ASSIGNMENT:
Please copy out the lines in the entries that contain "TEMSA".

SUPPLIED DATA:
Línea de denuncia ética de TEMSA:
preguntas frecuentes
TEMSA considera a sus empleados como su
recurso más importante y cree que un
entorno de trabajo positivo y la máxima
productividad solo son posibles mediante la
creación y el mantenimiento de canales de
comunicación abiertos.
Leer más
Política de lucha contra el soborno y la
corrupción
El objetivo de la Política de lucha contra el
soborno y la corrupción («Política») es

EXERCISE OUTPUT:
Línea de denuncia ética de TEMSA:
TEMSA considera a sus empleados como su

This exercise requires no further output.